What’s Article 12 got to do with it?
Efrain Camacho writes that Article 12 is somehow causing foreclosures in the CNMI. People borrowed money and couldn’t make the payments—what does Article 12 have to do with that? The U.S. mainland has many more foreclosures per capita than the CNMI, and as we all know, there is no Article 12 in the mainland.
There were 4 million foreclosures in the U.S. mainland in 2011, and millions more foreclosures elsewhere in the world, as working people had trouble paying their mortgages. Anywhere in the world, except maybe Efrain’s fantasy world, anyone who doesn’t pay back their mortgage has to give up their house, with or without Article 12.
Efrain claims that “there are only a few NMDs with means to buy land,” but if only NMDs can buy and sell land, then how could NMDs be unable to buy land? This also doesn’t make sense. On the other hand, if anyone and everyone is invited to buy land in the CNMI, then there truly will be outsiders pricing NMDs out of the market.
Efrain says that Article 12 is hurting NMDs. Maybe it’s hurting a few privileged NMDs who want to do business with real estate developers. But Article 12 is not for those privileged few, but for the majority of NMDs who want to live on their own land, and not become renting tenants on their own island.

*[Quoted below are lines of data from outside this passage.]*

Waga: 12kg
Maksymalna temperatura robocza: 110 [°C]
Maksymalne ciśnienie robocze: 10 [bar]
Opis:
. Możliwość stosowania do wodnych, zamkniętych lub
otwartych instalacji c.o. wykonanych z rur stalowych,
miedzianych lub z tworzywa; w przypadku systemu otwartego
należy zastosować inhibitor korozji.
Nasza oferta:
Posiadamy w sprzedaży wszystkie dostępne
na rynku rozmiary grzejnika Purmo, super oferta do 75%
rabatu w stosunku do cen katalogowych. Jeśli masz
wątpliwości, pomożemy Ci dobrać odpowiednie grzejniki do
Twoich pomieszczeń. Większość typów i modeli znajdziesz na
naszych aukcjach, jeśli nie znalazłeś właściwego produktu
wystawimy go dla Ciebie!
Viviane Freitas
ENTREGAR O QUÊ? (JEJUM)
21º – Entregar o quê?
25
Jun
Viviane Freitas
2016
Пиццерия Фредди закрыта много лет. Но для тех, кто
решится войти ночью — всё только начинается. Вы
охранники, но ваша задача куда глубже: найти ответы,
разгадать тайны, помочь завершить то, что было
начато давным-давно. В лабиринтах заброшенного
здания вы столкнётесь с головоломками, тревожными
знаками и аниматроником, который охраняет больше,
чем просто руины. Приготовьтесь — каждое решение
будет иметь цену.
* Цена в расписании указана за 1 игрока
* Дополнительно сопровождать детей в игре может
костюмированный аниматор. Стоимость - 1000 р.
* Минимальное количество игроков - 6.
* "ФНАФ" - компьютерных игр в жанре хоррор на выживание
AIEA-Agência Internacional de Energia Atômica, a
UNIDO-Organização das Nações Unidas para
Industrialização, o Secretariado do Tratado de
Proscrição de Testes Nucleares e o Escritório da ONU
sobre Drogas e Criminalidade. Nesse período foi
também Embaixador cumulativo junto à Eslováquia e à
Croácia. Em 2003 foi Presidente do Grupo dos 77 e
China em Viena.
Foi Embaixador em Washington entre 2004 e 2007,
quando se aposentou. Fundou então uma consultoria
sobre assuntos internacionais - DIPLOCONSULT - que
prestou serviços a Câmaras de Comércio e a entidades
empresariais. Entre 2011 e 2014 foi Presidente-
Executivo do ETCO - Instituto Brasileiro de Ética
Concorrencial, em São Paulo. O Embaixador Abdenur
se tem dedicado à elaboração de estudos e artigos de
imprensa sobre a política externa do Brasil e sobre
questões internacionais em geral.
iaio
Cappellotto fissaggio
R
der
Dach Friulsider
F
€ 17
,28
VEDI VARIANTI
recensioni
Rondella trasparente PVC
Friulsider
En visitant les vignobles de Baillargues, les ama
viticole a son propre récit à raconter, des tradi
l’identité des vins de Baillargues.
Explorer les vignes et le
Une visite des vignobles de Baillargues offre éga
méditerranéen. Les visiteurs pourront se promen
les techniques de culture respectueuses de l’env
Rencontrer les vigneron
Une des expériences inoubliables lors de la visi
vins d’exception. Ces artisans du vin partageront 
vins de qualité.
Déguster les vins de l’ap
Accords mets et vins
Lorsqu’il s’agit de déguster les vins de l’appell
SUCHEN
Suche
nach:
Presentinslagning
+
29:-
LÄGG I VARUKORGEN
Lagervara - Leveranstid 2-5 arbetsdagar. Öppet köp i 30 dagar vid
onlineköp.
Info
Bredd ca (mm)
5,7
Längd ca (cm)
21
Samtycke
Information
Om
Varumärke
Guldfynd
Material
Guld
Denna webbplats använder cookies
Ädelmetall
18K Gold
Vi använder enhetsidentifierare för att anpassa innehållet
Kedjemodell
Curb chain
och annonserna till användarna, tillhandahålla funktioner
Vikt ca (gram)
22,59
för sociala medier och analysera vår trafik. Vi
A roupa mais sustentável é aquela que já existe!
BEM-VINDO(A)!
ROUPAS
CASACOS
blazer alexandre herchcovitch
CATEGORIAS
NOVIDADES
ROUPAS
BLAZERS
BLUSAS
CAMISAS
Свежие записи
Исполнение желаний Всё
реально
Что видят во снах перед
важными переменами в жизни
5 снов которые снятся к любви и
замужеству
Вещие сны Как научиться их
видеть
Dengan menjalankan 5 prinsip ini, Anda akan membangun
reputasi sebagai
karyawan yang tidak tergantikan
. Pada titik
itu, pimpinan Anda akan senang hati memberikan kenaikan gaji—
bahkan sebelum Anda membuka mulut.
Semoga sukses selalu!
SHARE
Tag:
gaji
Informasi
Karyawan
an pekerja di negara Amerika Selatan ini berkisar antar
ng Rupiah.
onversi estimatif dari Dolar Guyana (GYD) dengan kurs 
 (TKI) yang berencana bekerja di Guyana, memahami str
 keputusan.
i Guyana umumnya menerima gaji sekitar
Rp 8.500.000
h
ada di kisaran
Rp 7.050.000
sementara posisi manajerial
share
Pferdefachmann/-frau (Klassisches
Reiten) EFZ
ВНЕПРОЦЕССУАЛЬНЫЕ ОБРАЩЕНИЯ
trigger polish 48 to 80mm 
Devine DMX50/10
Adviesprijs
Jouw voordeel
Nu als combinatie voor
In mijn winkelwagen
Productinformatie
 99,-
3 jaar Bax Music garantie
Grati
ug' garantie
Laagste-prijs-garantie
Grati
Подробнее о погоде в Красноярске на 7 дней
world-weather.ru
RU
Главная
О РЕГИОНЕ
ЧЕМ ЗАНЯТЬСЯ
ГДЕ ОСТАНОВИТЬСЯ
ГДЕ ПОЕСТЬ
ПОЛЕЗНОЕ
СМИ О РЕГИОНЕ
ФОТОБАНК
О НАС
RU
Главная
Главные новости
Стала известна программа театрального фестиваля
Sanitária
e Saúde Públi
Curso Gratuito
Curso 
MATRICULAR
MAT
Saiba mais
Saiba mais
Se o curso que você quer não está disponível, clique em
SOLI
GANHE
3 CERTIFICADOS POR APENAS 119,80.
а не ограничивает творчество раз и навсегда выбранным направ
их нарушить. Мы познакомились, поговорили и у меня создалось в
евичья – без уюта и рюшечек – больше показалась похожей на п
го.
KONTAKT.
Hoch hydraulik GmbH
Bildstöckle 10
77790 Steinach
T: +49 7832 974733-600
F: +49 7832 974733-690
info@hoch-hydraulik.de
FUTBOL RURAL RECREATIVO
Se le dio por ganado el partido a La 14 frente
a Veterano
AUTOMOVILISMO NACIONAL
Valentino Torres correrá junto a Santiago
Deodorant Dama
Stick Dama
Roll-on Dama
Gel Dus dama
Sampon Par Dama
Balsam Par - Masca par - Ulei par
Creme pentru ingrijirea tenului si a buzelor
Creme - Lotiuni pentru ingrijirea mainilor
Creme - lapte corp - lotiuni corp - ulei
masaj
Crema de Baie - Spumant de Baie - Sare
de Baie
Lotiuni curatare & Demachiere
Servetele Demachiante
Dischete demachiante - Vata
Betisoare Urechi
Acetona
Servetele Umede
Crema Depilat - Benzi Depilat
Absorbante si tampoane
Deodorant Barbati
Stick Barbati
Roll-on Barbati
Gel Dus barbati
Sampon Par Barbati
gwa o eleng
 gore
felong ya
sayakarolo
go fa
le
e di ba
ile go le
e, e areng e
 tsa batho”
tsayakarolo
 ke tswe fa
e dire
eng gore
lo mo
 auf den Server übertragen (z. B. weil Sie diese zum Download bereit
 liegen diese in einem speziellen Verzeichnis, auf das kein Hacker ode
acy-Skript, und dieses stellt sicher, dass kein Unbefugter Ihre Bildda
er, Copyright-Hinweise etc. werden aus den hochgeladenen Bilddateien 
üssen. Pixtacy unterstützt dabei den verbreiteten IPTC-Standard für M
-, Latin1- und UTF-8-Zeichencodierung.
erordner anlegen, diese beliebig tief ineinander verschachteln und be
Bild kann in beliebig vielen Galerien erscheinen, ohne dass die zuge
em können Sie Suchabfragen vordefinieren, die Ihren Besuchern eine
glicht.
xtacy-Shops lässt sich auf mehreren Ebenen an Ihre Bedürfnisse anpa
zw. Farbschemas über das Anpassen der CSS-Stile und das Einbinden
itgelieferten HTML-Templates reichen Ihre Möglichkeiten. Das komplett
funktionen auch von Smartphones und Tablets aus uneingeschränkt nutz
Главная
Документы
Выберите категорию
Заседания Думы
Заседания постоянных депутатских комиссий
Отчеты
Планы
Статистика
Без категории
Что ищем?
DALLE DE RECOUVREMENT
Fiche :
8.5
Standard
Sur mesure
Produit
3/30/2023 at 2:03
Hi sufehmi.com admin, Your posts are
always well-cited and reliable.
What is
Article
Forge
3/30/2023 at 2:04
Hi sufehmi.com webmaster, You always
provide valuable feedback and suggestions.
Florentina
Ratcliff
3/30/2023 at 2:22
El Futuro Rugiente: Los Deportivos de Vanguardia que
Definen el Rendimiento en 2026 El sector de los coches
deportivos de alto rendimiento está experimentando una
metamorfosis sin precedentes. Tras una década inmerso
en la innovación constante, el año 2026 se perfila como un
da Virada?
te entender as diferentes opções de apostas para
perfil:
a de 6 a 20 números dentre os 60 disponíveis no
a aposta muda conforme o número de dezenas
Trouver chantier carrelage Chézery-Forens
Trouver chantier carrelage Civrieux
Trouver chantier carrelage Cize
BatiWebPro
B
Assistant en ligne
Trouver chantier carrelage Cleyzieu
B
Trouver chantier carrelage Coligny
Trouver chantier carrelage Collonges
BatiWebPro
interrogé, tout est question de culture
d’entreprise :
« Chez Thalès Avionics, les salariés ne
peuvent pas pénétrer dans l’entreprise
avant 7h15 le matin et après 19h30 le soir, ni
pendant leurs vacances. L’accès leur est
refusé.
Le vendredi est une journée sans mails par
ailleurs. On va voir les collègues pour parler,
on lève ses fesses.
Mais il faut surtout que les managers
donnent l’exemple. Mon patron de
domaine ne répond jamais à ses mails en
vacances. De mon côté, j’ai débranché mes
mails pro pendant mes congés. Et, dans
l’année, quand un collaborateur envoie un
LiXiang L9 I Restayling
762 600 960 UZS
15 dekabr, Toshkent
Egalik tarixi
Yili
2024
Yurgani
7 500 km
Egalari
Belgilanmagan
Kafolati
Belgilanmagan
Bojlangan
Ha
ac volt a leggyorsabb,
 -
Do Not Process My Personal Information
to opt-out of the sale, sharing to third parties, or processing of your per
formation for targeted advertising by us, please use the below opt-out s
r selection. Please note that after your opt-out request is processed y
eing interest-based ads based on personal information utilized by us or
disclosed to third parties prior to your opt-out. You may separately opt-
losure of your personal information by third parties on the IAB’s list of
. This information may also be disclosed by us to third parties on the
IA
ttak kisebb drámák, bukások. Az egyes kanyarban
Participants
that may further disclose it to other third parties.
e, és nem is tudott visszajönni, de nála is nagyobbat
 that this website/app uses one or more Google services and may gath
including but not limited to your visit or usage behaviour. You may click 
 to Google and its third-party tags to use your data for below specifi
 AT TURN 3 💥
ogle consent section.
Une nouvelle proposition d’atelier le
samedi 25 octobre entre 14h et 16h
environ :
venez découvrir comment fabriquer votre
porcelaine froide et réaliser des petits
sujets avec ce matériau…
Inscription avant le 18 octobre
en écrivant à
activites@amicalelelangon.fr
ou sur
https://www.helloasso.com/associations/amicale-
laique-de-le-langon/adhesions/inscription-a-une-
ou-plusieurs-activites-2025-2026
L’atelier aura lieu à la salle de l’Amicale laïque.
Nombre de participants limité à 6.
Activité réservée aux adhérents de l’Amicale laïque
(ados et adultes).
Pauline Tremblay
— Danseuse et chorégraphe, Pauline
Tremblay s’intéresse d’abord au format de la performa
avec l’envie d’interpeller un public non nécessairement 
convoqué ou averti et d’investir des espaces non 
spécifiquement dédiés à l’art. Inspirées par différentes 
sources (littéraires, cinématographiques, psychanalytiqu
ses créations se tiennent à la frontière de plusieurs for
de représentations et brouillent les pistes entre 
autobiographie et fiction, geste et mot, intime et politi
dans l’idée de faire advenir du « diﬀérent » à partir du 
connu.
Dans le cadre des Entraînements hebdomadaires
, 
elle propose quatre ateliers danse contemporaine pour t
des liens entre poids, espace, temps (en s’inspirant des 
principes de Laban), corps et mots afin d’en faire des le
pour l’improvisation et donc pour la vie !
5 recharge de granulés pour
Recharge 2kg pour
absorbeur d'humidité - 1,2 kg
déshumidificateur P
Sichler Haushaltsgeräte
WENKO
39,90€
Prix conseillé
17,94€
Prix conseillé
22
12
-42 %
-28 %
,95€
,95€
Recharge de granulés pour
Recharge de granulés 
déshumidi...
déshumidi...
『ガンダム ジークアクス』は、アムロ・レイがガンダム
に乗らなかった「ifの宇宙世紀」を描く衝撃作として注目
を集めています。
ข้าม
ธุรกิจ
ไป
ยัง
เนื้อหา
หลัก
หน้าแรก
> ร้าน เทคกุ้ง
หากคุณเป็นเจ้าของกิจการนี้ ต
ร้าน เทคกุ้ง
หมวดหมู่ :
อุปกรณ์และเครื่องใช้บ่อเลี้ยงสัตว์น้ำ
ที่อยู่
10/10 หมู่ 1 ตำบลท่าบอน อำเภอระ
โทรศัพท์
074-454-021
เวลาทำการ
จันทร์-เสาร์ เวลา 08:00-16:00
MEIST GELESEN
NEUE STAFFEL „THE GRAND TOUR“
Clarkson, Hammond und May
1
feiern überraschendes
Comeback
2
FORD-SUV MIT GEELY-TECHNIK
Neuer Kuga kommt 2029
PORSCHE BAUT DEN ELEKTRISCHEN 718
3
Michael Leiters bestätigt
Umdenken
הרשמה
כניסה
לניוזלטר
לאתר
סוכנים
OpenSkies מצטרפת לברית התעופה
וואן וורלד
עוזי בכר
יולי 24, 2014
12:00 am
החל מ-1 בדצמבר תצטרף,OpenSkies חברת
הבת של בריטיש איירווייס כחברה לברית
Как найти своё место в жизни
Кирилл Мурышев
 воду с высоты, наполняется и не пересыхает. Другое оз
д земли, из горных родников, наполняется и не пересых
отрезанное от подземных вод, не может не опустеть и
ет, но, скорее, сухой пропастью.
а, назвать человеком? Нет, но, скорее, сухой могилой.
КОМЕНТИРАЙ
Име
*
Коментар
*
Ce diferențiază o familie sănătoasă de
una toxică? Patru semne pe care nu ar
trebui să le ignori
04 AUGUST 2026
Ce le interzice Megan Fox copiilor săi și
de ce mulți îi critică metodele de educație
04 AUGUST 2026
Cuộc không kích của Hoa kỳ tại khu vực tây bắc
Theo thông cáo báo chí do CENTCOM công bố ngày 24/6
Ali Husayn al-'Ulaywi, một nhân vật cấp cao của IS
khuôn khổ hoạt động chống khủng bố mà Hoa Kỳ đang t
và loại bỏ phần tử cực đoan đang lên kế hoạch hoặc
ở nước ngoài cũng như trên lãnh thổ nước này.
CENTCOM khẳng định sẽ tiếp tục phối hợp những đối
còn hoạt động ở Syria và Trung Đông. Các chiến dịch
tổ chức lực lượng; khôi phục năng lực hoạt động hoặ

We get it. Real estate developers would have an easier time selling vacation homes in the CNMI if we didn’t have Article 12. But the laws of the CNMI are here to protect us, the people of the CNMI, and not a few real estate developers. We need our island to live on, not for outsiders’ vacation homes. Trying to somehow connect unfortunate foreclosures with Article 12 won’t change that.